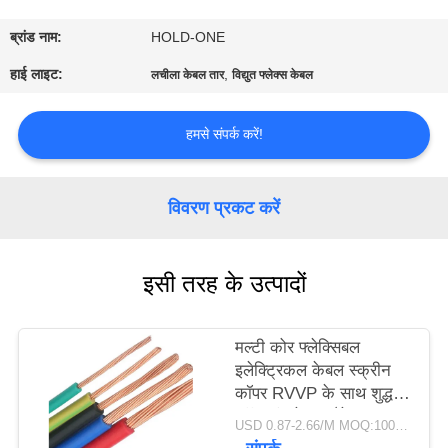
भ्रमण
ब्रांड नाम:
HOLD-ONE
गुणवत्ता
हाई लाइट:
,
लचीला केबल तार
विद्युत फ्लेक्स केबल
नियंत्रण
हमसे संपर्क करें!
संपर्क
करें
विवरण प्रकट करें
समाचार
इसी तरह के उत्पादों
साइटमैप
मल्टी कोर फ्लेक्सिबल
इलेक्ट्रिकल केबल स्क्रीन
कॉपर RVVP के साथ शुद्ध
गोपनीयता
कॉपर इंसुलेशन जैकेट
USD 0.87-2.66/M MOQ:100 मीटर
नीति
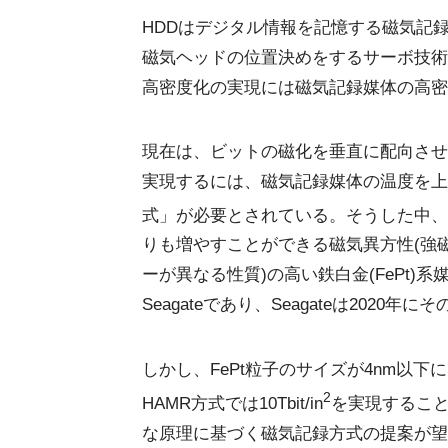
HDDはデジタル情報を記憶する磁気記
磁気ヘッドの位置決めをするサーボ技術
高密度化の実現には磁気記録媒体の高密
現在は、ビットの磁化を垂直に配向させる垂
実現するには、磁気記録媒体の温度を上げ
式」が必要とされている。そうした中、HAM
りも増やすことができる磁気異方性(強
ーが異なる性質)の高い鉄白金(FePt)系
Seagateであり、Seagateは202
しかし、FePt粒子のサイズが4nm以
2
HAMR方式では10Tbit/in
を実現することは
な原理に基づく磁気記録方式の提案が望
┄┄┄┄┄┄
TRY IT: From the first line above to the last, copy the records exactly but omit the pictures.

RESPONSE FOR THIS EXERCISE:
भ्रमण
ब्रांड नाम:
HOLD-ONE
गुणवत्ता
हाई लाइट:
,
लचीला केबल तार
विद्युत फ्लेक्स केबल
नियंत्रण
हमसे संपर्क करें!
संपर्क
करें
विवरण प्रकट करें
समाचार
इसी तरह के उत्पादों
साइटमैप
मल्टी कोर फ्लेक्सिबल
इलेक्ट्रिकल केबल स्क्रीन
कॉपर RVVP के साथ शुद्ध
गोपनीयता
कॉपर इंसुलेशन जैकेट
USD 0.87-2.66/M MOQ:100 मीटर
नीति
HDDはデジタル情報を記憶する磁気記
磁気ヘッドの位置決めをするサーボ技術
高密度化の実現には磁気記録媒体の高密
現在は、ビットの磁化を垂直に配向させる垂
実現するには、磁気記録媒体の温度を上げ
式」が必要とされている。そうした中、HAM
りも増やすことができる磁気異方性(強
ーが異なる性質)の高い鉄白金(FePt)系
Seagateであり、Seagateは202
しかし、FePt粒子のサイズが4nm以
2
HAMR方式では10Tbit/in
を実現することは
な原理に基づく磁気記録方式の提案が望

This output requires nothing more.